◆ Assigned task ◆
The lines needed are those from the start of the records through the line holding "un enfant faible, fragile", each copied exactly.

◆ Items from a dataset ◆
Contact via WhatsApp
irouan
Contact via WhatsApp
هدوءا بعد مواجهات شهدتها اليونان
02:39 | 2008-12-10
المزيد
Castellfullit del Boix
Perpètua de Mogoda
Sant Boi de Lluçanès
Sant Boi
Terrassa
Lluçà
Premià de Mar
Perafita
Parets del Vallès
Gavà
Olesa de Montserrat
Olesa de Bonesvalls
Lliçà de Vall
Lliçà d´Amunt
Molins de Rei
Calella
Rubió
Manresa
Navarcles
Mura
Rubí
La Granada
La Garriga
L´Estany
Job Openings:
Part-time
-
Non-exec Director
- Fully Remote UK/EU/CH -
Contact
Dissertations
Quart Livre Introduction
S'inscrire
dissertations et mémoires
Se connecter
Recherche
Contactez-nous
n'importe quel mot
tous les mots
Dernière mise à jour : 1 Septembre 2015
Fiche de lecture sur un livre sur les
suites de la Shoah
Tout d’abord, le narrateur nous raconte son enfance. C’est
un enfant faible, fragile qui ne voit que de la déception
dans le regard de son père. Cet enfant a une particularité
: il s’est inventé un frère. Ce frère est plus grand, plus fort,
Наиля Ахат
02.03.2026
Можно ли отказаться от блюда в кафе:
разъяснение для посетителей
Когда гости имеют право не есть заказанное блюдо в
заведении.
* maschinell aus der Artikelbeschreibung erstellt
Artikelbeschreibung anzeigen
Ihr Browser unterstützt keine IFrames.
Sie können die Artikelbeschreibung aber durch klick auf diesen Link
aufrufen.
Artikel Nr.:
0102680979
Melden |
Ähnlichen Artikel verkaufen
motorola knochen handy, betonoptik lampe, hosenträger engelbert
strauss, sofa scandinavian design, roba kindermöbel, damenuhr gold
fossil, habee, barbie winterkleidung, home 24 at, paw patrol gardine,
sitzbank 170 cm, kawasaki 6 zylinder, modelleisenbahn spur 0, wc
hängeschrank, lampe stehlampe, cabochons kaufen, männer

◆ Answer for this exercise ◆
Contact via WhatsApp
irouan
Contact via WhatsApp
هدوءا بعد مواجهات شهدتها اليونان
02:39 | 2008-12-10
المزيد
Castellfullit del Boix
Perpètua de Mogoda
Sant Boi de Lluçanès
Sant Boi
Terrassa
Lluçà
Premià de Mar
Perafita
Parets del Vallès
Gavà
Olesa de Montserrat
Olesa de Bonesvalls
Lliçà de Vall
Lliçà d´Amunt
Molins de Rei
Calella
Rubió
Manresa
Navarcles
Mura
Rubí
La Granada
La Garriga
L´Estany
Job Openings:
Part-time
-
Non-exec Director
- Fully Remote UK/EU/CH -
Contact
Dissertations
Quart Livre Introduction
S'inscrire
dissertations et mémoires
Se connecter
Recherche
Contactez-nous
n'importe quel mot
tous les mots
Dernière mise à jour : 1 Septembre 2015
Fiche de lecture sur un livre sur les
suites de la Shoah
Tout d’abord, le narrateur nous raconte son enfance. C’est
un enfant faible, fragile qui ne voit que de la déception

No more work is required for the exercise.